> **TASK TO CARRY OUT**:
Each record below needs to be reproduced precisely, though not its pictures.

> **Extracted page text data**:
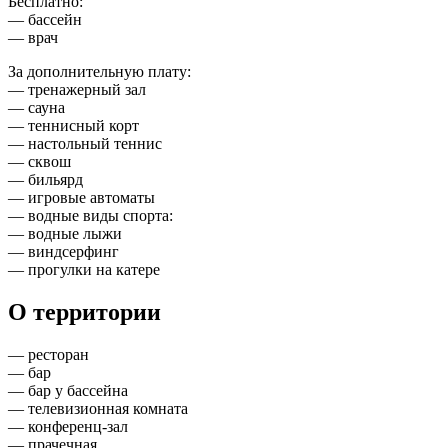
Бесплатно:
— бассейн
— врач
За дополнительную плату:
— тренажерный зал
— сауна
— теннисный корт
— настольный теннис
— сквош
— бильярд
— игровые автоматы
— водные виды спорта:
— водные лыжи
— виндсерфинг
— прогулки на катере
О территории
— ресторан
— бар
— бар у бассейна
— телевизионная комната
— конференц-зал
— прачечная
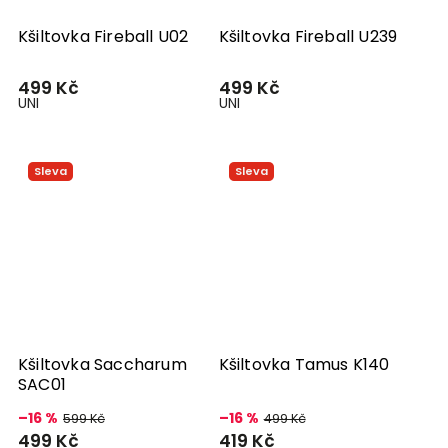
Kšiltovka Fireball U02
Kšiltovka Fireball U239
499 Kč
499 Kč
UNI
UNI
Sleva
Sleva
Kšiltovka Saccharum
Kšiltovka Tamus K140
SAC01
–16 %
–16 %
599 Kč
499 Kč
499 Kč
419 Kč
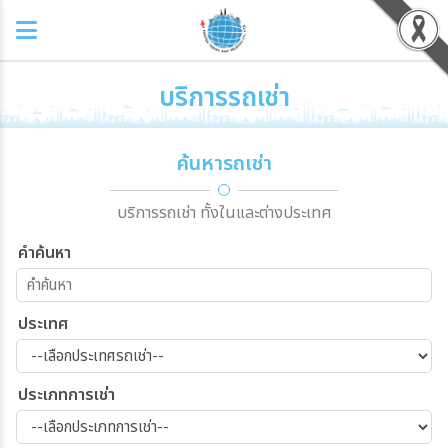
บริการรถเช่า
ค้นหารถเช่า
บริการรถเช่า ทั้งในและต่างประเทศ
คำค้นหา
ประเทศ
ประเภทการเช่า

> **SOLUTION FOR THIS EXERCISE**:
Бесплатно:
— бассейн
— врач
За дополнительную плату:
— тренажерный зал
— сауна
— теннисный корт
— настольный теннис
— сквош
— бильярд
— игровые автоматы
— водные виды спорта:
— водные лыжи
— виндсерфинг
— прогулки на катере
О территории
— ресторан
— бар
— бар у бассейна
— телевизионная комната
— конференц-зал
— прачечная
Kšiltovka Fireball U02
Kšiltovka Fireball U239
499 Kč
499 Kč
UNI
UNI
Sleva
Sleva
Kšiltovka Saccharum
Kšiltovka Tamus K140
SAC01
–16 %
–16 %
599 Kč
499 Kč
499 Kč
419 Kč
บริการรถเช่า
ค้นหารถเช่า
บริการรถเช่า ทั้งในและต่างประเทศ
คำค้นหา
ประเทศ
ประเภทการเช่า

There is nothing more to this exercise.